Tanto el Defender como el Range Rover carecen de fabricación local en Estados Unidos y quedan, por tanto, expuestos a los aranceles que gravan los vehículos importados en el el país, una presión que ha pesado con fuerza en los resultados y rentabilidad de la compañía.
Para afrontar dicho escollo, JLR y Stellantis sellaron un acuerdo de fabricación en mayo pasado que contempla el desarrollo conjunto de vehículos en territorio estadounidense y la exploración de nuevas oportunidades en el mercado norteamericano.
El pacto incluye también el lanzamiento de automóviles de mayor precio para proteger los márgenes del impacto arancelario derivado del conflicto entre EEUU e Irán.

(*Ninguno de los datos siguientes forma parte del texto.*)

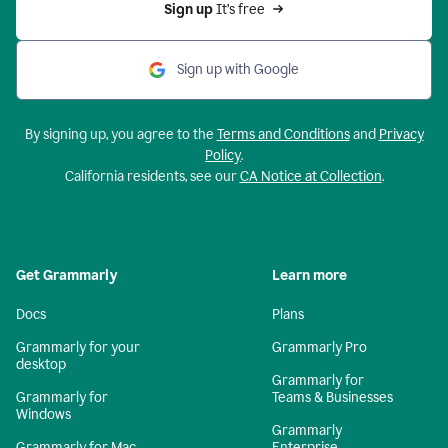
Sign up 
It’s free
Sign up with Google
By signing up, you agree to the
Terms and Conditions
and
Privacy
Policy
.
California residents, see our
CA Notice at Collection
.
Get Grammarly
Learn more
Docs
Plans
Grammarly for your
Grammarly Pro
desktop
Grammarly for
Grammarly for
Teams & Businesses
Windows
Grammarly
Grammarly for Mac
Enterprise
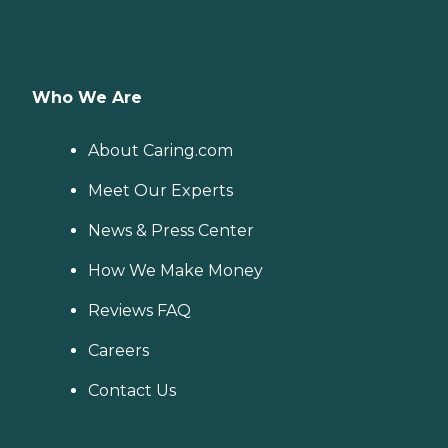
Who We Are
About Caring.com
Meet Our Experts
News & Press Center
How We Make Money
Reviews FAQ
Careers
Contact Us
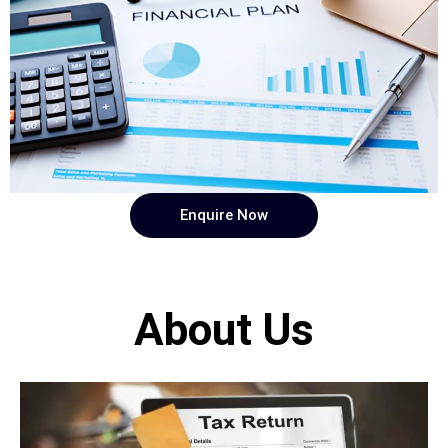
Enquire Now
About Us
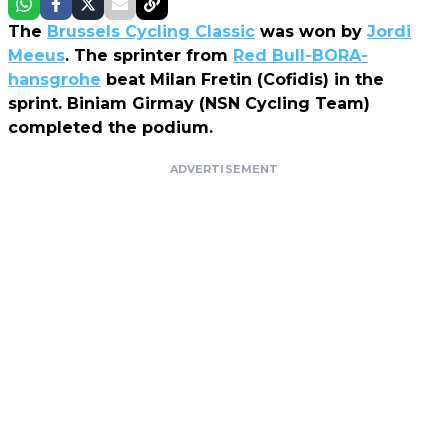
The
Brussels Cycling Classic
was won by
Jordi
Meeus
. The sprinter from
Red Bull-BORA-
hansgrohe
beat Milan Fretin (Cofidis) in the
sprint. Biniam Girmay (NSN Cycling Team)
completed the podium.
ADVERTISEMENT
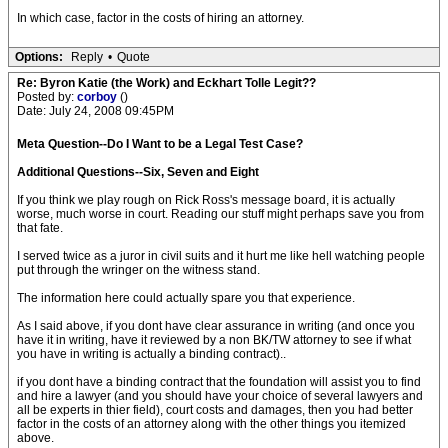
In which case, factor in the costs of hiring an attorney.
Options:
Reply
•
Quote
Re: Byron Katie (the Work) and Eckhart Tolle Legit??
Posted by:
corboy
()
Date: July 24, 2008 09:45PM
Meta Question--Do I Want to be a Legal Test Case?
Additional Questions--Six, Seven and Eight
If you think we play rough on Rick Ross's message board, it is actually
worse, much worse in court. Reading our stuff might perhaps save you from
that fate.
I served twice as a juror in civil suits and it hurt me like hell watching people
put through the wringer on the witness stand.
The information here could actually spare you that experience.
As I said above, if you dont have clear assurance in writing (and once you
have it in writing, have it reviewed by a non BK/TW attorney to see if what
you have in writing is actually a binding contract)..
if you dont have a binding contract that the foundation will assist you to find
and hire a lawyer (and you should have your choice of several lawyers and
all be experts in thier field), court costs and damages, then you had better
factor in the costs of an attorney along with the other things you itemized
above.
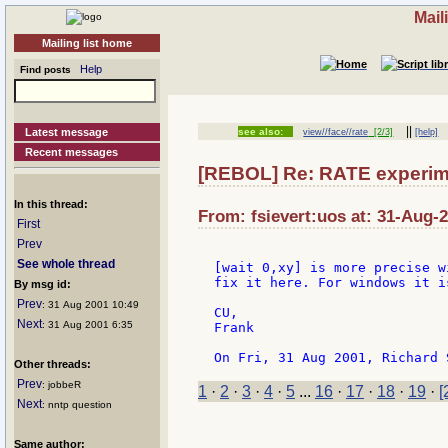
Mail
Mailing list home
Help
Find posts
||
Latest message
see also:
view//face//rate
[2/3]
[help]
Recent messages
[REBOL] Re: RATE experime
In this thread:
From: fsievert:uos at: 31-Aug-
First
Prev
See whole thread
[wait 0,xy] is more precise w
fix it here. For windows it i
By msg id:
Prev
: 31 Aug 2001 10:49
CU,

Next
: 31 Aug 2001 6:35
Frank

Other threads:
Prev
: jobbeR
1
·
2
·
3
·
4
·
5
...
16
·
17
·
18
·
19
·
[
Next
: nntp question
Same author:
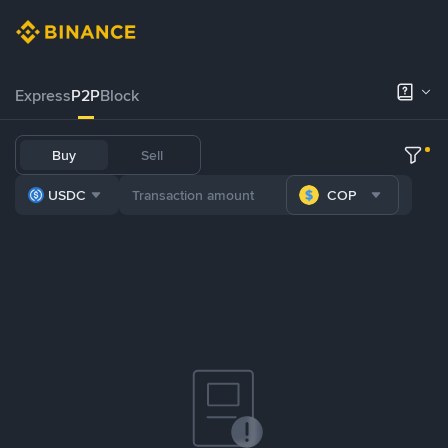
Express
P2P
Block
Buy
Sell
USDC
COP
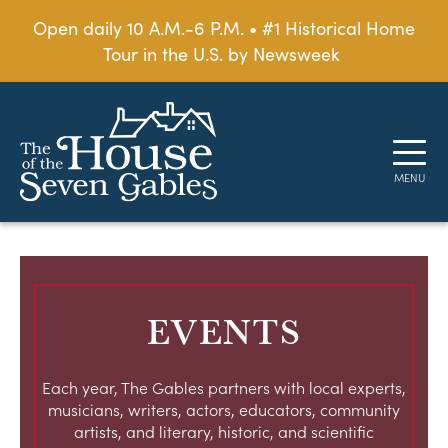
Open daily 10 A.M.-6 P.M. • #1 Historical Home
Tour in the U.S. by Newsweek
EVENTS
Each year, The Gables partners with local experts,
musicians, writers, actors, educators, community
artists, and literary, historic, and scientific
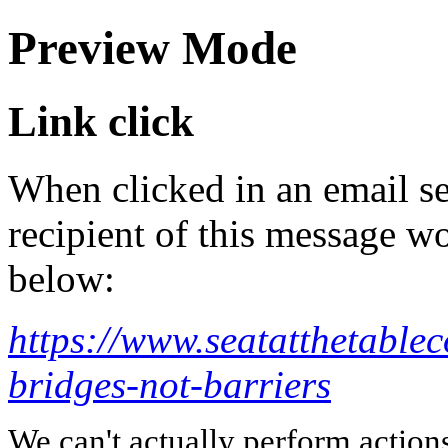
Preview Mode
Link click
When clicked in an email se
recipient of this message wo
below:
https://www.seatatthetable
bridges-not-barriers
We can't actually perform action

En términos estrictmanete financieros, Jaguar Land Rover ha apuntado hacia un objetivo de reducción de costes de 2.300 millones de dólares —1.978 millones de euros al cambio actual— durante los dos próximos años, al tiempo que mantendrá activo un plan de inversión de 18.000 millones de libras —equivalentes a 24.150 millones de dólares o 20.769 millones de euros—.
Hay que recordar que Tata Motors, propietaria de Jaguar Land Rover, genera el 80% de sus ingresos provenientes de su área de automoción a través de JLR, según cifras manejadas por Reuters.